Chhabda was a generous collector of these artists' work - and the sculptures of Pilloo Pochkhanawala and Adi Davierwala - and an important social figure of the time. Recognizing the financial and commercial hardships Indian artists faced, Chhabda founded Gallery 59 in Bombay in 1959, creating vital space for artists to show their work, encouraging new collectors and spreading awareness.

 

Not only was he a patron of Indian art himself, but Chhabda also received important patronage for his own critical and artistic work. In 1972, he was awarded the Rockefeller Fund fellowship to travel to the United States to review contemporary art. During this time, he also furthered his unique visual language apparent in the triptych, In Search of Liberty, which depicts the anguish and conflict of WWII.


Entrenched in the arts community of Bombay, Chhabda’s artist friends had encouraged him to paint. Negotiating the boundaries between abstraction and figuration, his work employs swatches of natural tones and saturated pigments to convey a dreamlike composition of colors. His style is a cosmopolitan reimagining of Indian modern themes, deeply inspired by the creatives that he had befriended.

 

‘Chhabda’s handling of paint, which left intensely pigmented blocks of sometimes chalky color, is similar to Husain’s and Gaitonde’s in that era. But Chhabda never ties his subjects to rural life as did Husain nor committed himself completely to abstraction as did Gaitonde. Like Padamsee, Chhabda betrayed an interest in the erotics of painting, but unlike him, his subject matter was deliberately effaced… Chhabda’s most disciplined works very deliberately undermine the distinction between figure and ground, and invest in a sense of flatness and surface.’ (K. Zitzewitz, Bal Chhabda (1923-2013), Critical Collective, https://criticalcollective.in/ArtistInner2.aspx?Aid=302&Eid=307)

 

Head of Christ is a masterwork of Chhabda’s signature rainbow mirage, combining influences of his friends’ painting techniques while also infusing the composition with his own expression. Shapes resembling a human head emerge from a bright grey-brown background, seemingly rising from a congestion of teal, yellow, green and black in the lower half of the canvas. Without formal academic training, Chhabda's work represents an envisioning of Indian modern art not as a departure from European styles, but as a new artistic experiment in and of itself.

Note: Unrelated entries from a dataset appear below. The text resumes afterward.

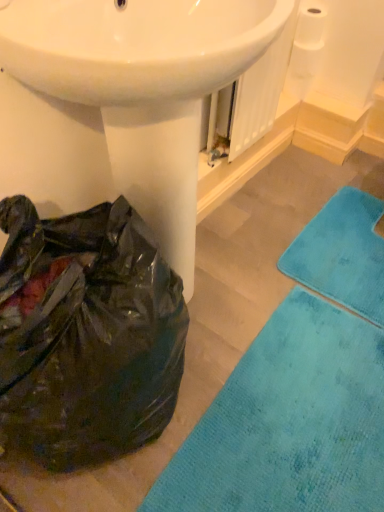 Identify the location of empty space that is in between white glossy sink at center and black plastic bag at lower left. This screenshot has width=384, height=512. (230, 318). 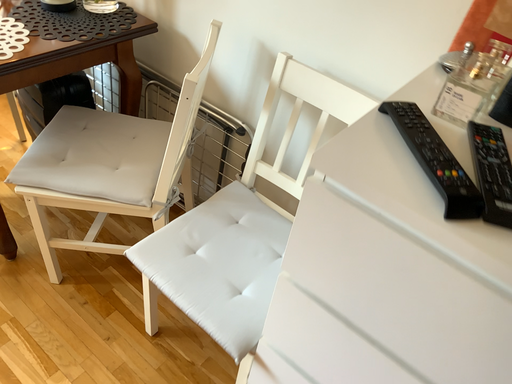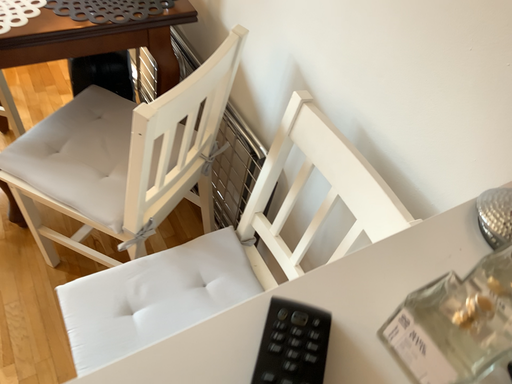 Question: Which way did the camera rotate in the video?

Choices:
 (A) rotated left
 (B) rotated right

Answer: (A) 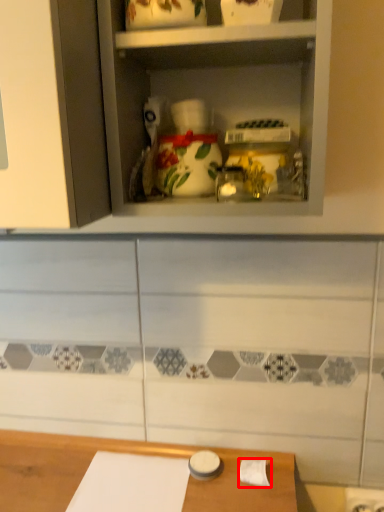 Question: From the image's perspective, where is toilet paper (annotated by the red box) located in relation to shelf in the image?

Choices:
 (A) above
 (B) below

Answer: (B)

In 2006, Head of Christ was part of a major retrospective of the artist's work at TamarindArt in New York, 50 Years of Bal Chhabda: Paintings in New York. Situated amongst various paintings which capture the artist's versatile style, the present lot features as a cornerstone of this iconic show. Head of Christ's size, multicolor and ability to depict the immensity of the divine contribute to its status as not only an important work of the 1960s but across Chhabda's entire oeuvre.